Minhas pálpebras são cor de verbena,
Eu tenho os olhos garços, sou morena,
E para te encontrar foi que eu nasci...
Tens sido vida fora o meu desejo
E agora, que te falo, que te vejo,
Não sei se te encontrei... se te perdi...

SÚPLICA

Olha para mim, amor, olha para mim;
Meus olhos andam doidos por te olhar!
Cega-me com o brilho de teus olhos
Que cega ando eu há muito por te amar.
O meu colo é arminho branco imaculado
Duma brancura casta que entontece;
Tua linda cabeça loira e bela
Deita em meu colo, deita e adormece!
Os meus braços são brancos como o linho
Quando os cerro de leve, docemente...
Oh! deixa-me prender-te e enlear-te
Nessa cadeia assim eternamente! ...
Vem para mim, amor... Ai não desprezes
A minha adoração de escrava louca!
Só te peço que deixes exalar
Meu último suspiro na tua boca! ...

A MULHER I

Um ente de paixão e sacrifício,
De sofrimento cheio, eis a mulher!
Esmaga o coração dentro do meu peito,
E nem te doas coração, sequer!
Sê forte, corajoso, não fraquejes
Na luta; sê em Vênus sempre Marte;
Sempre o mundo é vil e infame o os homens
Se te sentem gemer hão de pisar-te!
Se às vezes tu fraquejas, pobrezinho,
Essa brancura ideal de puro arminho
Eles deixam pra sempre maculada;
E gritam então os vis: “Olhem, vejam
É aquela a infame! ” e apedrejam
A pobrezita, a triste, a desgraçada!

A MULHER II

Ó mulher!
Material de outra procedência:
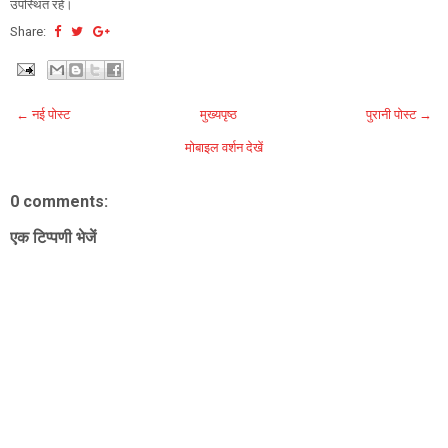
उपस्थित रहे।
Share:
← नई पोस्ट
मुख्यपृष्ठ
पुरानी पोस्ट →
मोबाइल वर्शन देखें
0 comments:
एक टिप्पणी भेजें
Como és fraca e como és forte!
Como sabes ser doce e desgraçada!
Como sabes fingir quando em teu peito
A tua alma se estorce amargurada!
Quantas morrem saudosas duma imagem
Adorada que amaram doidamente!
Quantas e quantas almas endoidecem
Enquanto a boca ri alegremente!
Quanta paixão e amor às vezes têm
Sem nunca o confessarem a ninguém
Doces almas de dor e sofrimento!
Paixão que faria a felicidade
Dum rei; amor de sonho e de saudade,
Que se esvai e que foge num lamento!